> **Assignment**: Print out the whole listing below exactly as it is written.
-- Data for the task follows --
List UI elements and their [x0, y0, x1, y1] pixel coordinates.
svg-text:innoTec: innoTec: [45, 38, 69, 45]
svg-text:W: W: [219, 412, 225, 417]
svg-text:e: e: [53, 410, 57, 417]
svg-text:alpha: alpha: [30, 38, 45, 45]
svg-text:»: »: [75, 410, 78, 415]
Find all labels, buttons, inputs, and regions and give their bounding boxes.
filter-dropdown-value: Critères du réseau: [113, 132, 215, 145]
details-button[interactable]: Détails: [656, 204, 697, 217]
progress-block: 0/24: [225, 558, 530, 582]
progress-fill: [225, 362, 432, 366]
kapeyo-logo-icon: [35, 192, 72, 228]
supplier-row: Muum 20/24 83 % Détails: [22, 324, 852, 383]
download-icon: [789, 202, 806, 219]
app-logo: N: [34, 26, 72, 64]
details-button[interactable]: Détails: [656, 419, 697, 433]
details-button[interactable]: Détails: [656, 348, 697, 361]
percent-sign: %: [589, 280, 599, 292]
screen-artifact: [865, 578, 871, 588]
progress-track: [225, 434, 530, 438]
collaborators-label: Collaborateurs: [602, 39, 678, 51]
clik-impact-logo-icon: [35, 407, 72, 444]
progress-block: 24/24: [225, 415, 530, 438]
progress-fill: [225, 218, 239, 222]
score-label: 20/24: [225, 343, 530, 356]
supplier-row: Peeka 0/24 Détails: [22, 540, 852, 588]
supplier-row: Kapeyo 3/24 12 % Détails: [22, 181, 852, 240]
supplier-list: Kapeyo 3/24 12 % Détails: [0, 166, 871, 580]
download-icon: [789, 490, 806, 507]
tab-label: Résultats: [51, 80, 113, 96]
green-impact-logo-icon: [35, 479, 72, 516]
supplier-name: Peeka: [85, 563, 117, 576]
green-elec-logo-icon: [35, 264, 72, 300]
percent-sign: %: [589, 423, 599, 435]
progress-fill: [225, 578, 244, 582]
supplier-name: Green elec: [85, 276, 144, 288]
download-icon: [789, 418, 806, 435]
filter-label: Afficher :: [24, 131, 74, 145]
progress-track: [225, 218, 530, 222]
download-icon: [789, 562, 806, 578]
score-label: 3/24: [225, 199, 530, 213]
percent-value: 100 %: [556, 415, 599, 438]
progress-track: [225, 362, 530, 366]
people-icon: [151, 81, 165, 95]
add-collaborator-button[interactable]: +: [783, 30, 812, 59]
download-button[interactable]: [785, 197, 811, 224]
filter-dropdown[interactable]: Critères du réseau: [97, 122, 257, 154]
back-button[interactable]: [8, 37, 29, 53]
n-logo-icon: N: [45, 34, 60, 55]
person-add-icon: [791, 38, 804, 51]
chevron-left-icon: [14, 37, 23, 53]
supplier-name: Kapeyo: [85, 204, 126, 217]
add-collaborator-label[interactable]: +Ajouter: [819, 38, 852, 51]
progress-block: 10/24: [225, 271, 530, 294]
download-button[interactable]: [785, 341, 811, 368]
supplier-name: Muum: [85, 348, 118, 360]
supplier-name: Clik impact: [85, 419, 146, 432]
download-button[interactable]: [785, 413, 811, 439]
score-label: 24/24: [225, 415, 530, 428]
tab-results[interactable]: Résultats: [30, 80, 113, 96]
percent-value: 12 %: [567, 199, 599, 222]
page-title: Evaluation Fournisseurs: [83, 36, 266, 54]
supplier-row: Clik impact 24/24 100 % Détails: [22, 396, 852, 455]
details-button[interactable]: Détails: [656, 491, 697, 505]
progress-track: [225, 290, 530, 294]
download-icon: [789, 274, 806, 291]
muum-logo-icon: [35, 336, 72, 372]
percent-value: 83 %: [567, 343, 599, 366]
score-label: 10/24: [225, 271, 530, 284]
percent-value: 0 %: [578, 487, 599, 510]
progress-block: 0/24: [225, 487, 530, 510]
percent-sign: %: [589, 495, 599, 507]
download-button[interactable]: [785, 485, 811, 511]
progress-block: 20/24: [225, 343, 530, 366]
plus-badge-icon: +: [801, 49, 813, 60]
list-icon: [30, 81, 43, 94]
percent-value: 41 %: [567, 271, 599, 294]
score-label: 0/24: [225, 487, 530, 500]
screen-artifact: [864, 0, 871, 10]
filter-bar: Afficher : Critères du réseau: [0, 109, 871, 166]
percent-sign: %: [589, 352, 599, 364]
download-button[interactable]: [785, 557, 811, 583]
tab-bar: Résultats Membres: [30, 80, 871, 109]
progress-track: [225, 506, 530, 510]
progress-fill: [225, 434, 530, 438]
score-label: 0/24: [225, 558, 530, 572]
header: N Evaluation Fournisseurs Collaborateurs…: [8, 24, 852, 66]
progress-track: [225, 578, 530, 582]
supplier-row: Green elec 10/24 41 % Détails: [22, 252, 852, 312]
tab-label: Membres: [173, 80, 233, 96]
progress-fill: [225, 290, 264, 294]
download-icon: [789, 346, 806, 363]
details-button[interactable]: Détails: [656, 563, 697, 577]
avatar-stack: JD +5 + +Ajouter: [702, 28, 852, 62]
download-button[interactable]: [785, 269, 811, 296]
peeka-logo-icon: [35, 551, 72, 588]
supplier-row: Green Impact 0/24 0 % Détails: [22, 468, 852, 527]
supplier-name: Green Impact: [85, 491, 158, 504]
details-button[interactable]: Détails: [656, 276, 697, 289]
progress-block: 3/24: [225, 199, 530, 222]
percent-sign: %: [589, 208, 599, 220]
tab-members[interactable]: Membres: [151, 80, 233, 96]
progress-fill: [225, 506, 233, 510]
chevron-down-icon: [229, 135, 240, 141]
-- Data for the task concluded --
> **Final answer**:
List UI elements and their [x0, y0, x1, y1] pixel coordinates.
svg-text:innoTec: innoTec: [45, 38, 69, 45]
svg-text:W: W: [219, 412, 225, 417]
svg-text:e: e: [53, 410, 57, 417]
svg-text:alpha: alpha: [30, 38, 45, 45]
svg-text:»: »: [75, 410, 78, 415]
Find all labels, buttons, inputs, and regions and give their bounding boxes.
filter-dropdown-value: Critères du réseau: [113, 132, 215, 145]
details-button[interactable]: Détails: [656, 204, 697, 217]
progress-block: 0/24: [225, 558, 530, 582]
progress-fill: [225, 362, 432, 366]
kapeyo-logo-icon: [35, 192, 72, 228]
supplier-row: Muum 20/24 83 % Détails: [22, 324, 852, 383]
download-icon: [789, 202, 806, 219]
app-logo: N: [34, 26, 72, 64]
details-button[interactable]: Détails: [656, 419, 697, 433]
details-button[interactable]: Détails: [656, 348, 697, 361]
percent-sign: %: [589, 280, 599, 292]
screen-artifact: [865, 578, 871, 588]
progress-track: [225, 434, 530, 438]
collaborators-label: Collaborateurs: [602, 39, 678, 51]
clik-impact-logo-icon: [35, 407, 72, 444]
progress-block: 24/24: [225, 415, 530, 438]
progress-fill: [225, 218, 239, 222]
score-label: 20/24: [225, 343, 530, 356]
supplier-row: Peeka 0/24 Détails: [22, 540, 852, 588]
supplier-row: Kapeyo 3/24 12 % Détails: [22, 181, 852, 240]
supplier-list: Kapeyo 3/24 12 % Détails: [0, 166, 871, 580]
download-icon: [789, 490, 806, 507]
tab-label: Résultats: [51, 80, 113, 96]
green-impact-logo-icon: [35, 479, 72, 516]
supplier-name: Peeka: [85, 563, 117, 576]
green-elec-logo-icon: [35, 264, 72, 300]
percent-sign: %: [589, 423, 599, 435]
progress-fill: [225, 578, 244, 582]
supplier-name: Green elec: [85, 276, 144, 288]
download-icon: [789, 418, 806, 435]
filter-label: Afficher :: [24, 131, 74, 145]
progress-track: [225, 218, 530, 222]
download-icon: [789, 562, 806, 578]
score-label: 3/24: [225, 199, 530, 213]
percent-value: 100 %: [556, 415, 599, 438]
progress-track: [225, 362, 530, 366]
people-icon: [151, 81, 165, 95]
add-collaborator-button[interactable]: +: [783, 30, 812, 59]
download-button[interactable]: [785, 197, 811, 224]
filter-dropdown[interactable]: Critères du réseau: [97, 122, 257, 154]
back-button[interactable]: [8, 37, 29, 53]
n-logo-icon: N: [45, 34, 60, 55]
person-add-icon: [791, 38, 804, 51]
chevron-left-icon: [14, 37, 23, 53]
supplier-name: Kapeyo: [85, 204, 126, 217]
add-collaborator-label[interactable]: +Ajouter: [819, 38, 852, 51]
progress-block: 10/24: [225, 271, 530, 294]
download-button[interactable]: [785, 341, 811, 368]
supplier-name: Muum: [85, 348, 118, 360]
supplier-name: Clik impact: [85, 419, 146, 432]
download-button[interactable]: [785, 413, 811, 439]
score-label: 24/24: [225, 415, 530, 428]
tab-results[interactable]: Résultats: [30, 80, 113, 96]
percent-value: 12 %: [567, 199, 599, 222]
page-title: Evaluation Fournisseurs: [83, 36, 266, 54]
supplier-row: Clik impact 24/24 100 % Détails: [22, 396, 852, 455]
details-button[interactable]: Détails: [656, 491, 697, 505]
progress-track: [225, 290, 530, 294]
download-icon: [789, 274, 806, 291]
muum-logo-icon: [35, 336, 72, 372]
percent-value: 83 %: [567, 343, 599, 366]
score-label: 10/24: [225, 271, 530, 284]
percent-value: 0 %: [578, 487, 599, 510]
progress-block: 0/24: [225, 487, 530, 510]
percent-sign: %: [589, 495, 599, 507]
download-button[interactable]: [785, 485, 811, 511]
progress-block: 20/24: [225, 343, 530, 366]
plus-badge-icon: +: [801, 49, 813, 60]
list-icon: [30, 81, 43, 94]
percent-value: 41 %: [567, 271, 599, 294]
score-label: 0/24: [225, 487, 530, 500]
screen-artifact: [864, 0, 871, 10]
filter-bar: Afficher : Critères du réseau: [0, 109, 871, 166]
percent-sign: %: [589, 352, 599, 364]
download-button[interactable]: [785, 557, 811, 583]
tab-bar: Résultats Membres: [30, 80, 871, 109]
progress-track: [225, 506, 530, 510]
progress-fill: [225, 434, 530, 438]
score-label: 0/24: [225, 558, 530, 572]
header: N Evaluation Fournisseurs Collaborateurs…: [8, 24, 852, 66]
progress-track: [225, 578, 530, 582]
supplier-row: Green elec 10/24 41 % Détails: [22, 252, 852, 312]
tab-label: Membres: [173, 80, 233, 96]
progress-fill: [225, 290, 264, 294]
download-icon: [789, 346, 806, 363]
details-button[interactable]: Détails: [656, 563, 697, 577]
avatar-stack: JD +5 + +Ajouter: [702, 28, 852, 62]
download-button[interactable]: [785, 269, 811, 296]
peeka-logo-icon: [35, 551, 72, 588]
supplier-row: Green Impact 0/24 0 % Détails: [22, 468, 852, 527]
supplier-name: Green Impact: [85, 491, 158, 504]
details-button[interactable]: Détails: [656, 276, 697, 289]
progress-block: 3/24: [225, 199, 530, 222]
percent-sign: %: [589, 208, 599, 220]
tab-members[interactable]: Membres: [151, 80, 233, 96]
progress-fill: [225, 506, 233, 510]
chevron-down-icon: [229, 135, 240, 141]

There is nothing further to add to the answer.